Storksdieck discussed a number of key aspects of this voluntary learning. He argued that a surprising amount of it is faith-based; adults don't have the time or need to learn large frameworks like evolution, so they're often willing to accept or reject information based reasons beyond its consistency with scientific understanding. As an example, he noted his own understanding of chemistry was weak, so he'd simply have to accept what Andy Ellington told him about the RNA world. The result is that what's accepted or not becomes largely a matter of social influences.

Here, Storksdieck offered two specific suggestions. The first is to get people in positions of leadership involved, as people pay attention to them, regardless of their grip on the facts. His example was Thabo Mbeki of South Africa, who set the country's battle against AIDS back significantly simply by expressing doubt in our scientific and medical understanding of the conditions. His other suggestion was that we should, as he put it, keep preaching to the choir. Enthused learners are the best communicators of information, and arming them with more of what we know is the best way to get that information before the public.

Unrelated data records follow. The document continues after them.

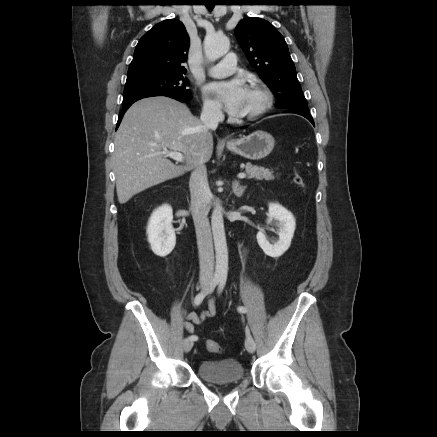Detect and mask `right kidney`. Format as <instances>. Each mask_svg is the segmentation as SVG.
I'll return each mask as SVG.
<instances>
[{
	"mask_svg": "<svg viewBox=\"0 0 437 437\" xmlns=\"http://www.w3.org/2000/svg\"><path fill=\"white\" fill-rule=\"evenodd\" d=\"M172 220V208L166 204L157 208L149 219L147 226L148 242L153 253L159 257L169 255L175 247L176 235Z\"/></svg>",
	"mask_w": 437,
	"mask_h": 437,
	"instance_id": "right-kidney-1",
	"label": "right kidney"
}]
</instances>
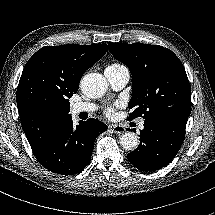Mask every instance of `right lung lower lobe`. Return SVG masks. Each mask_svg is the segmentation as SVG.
<instances>
[{
  "label": "right lung lower lobe",
  "instance_id": "obj_1",
  "mask_svg": "<svg viewBox=\"0 0 215 215\" xmlns=\"http://www.w3.org/2000/svg\"><path fill=\"white\" fill-rule=\"evenodd\" d=\"M107 125L97 119L73 127L72 117L61 123L34 152L39 163L53 173L73 175L90 164L95 139Z\"/></svg>",
  "mask_w": 215,
  "mask_h": 215
}]
</instances>
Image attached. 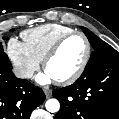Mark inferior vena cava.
<instances>
[{
  "label": "inferior vena cava",
  "instance_id": "602c4592",
  "mask_svg": "<svg viewBox=\"0 0 119 119\" xmlns=\"http://www.w3.org/2000/svg\"><path fill=\"white\" fill-rule=\"evenodd\" d=\"M13 72L18 78H31L33 76V71L27 69L15 68Z\"/></svg>",
  "mask_w": 119,
  "mask_h": 119
}]
</instances>
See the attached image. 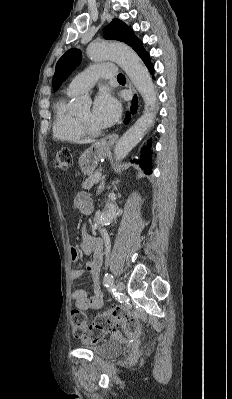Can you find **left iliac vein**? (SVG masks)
Instances as JSON below:
<instances>
[{"label": "left iliac vein", "instance_id": "1", "mask_svg": "<svg viewBox=\"0 0 232 399\" xmlns=\"http://www.w3.org/2000/svg\"><path fill=\"white\" fill-rule=\"evenodd\" d=\"M116 288L119 292H122L125 289L124 283H117Z\"/></svg>", "mask_w": 232, "mask_h": 399}]
</instances>
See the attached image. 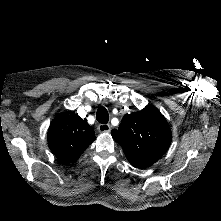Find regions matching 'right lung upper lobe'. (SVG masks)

The series of talks was possibly the best overview of the state of knowledge in any field that I have ever seen, and the enthusiasm of the researchers and their excitement about the topics was palpable. I expect that, if the public saw more presentations like this, which revealed not only the full depth of our understanding, but also the enthusiasm, humor, and humanity of the people that have generated that understanding, then the teaching of evolution would generate only a small fraction of the resistance that it currently does.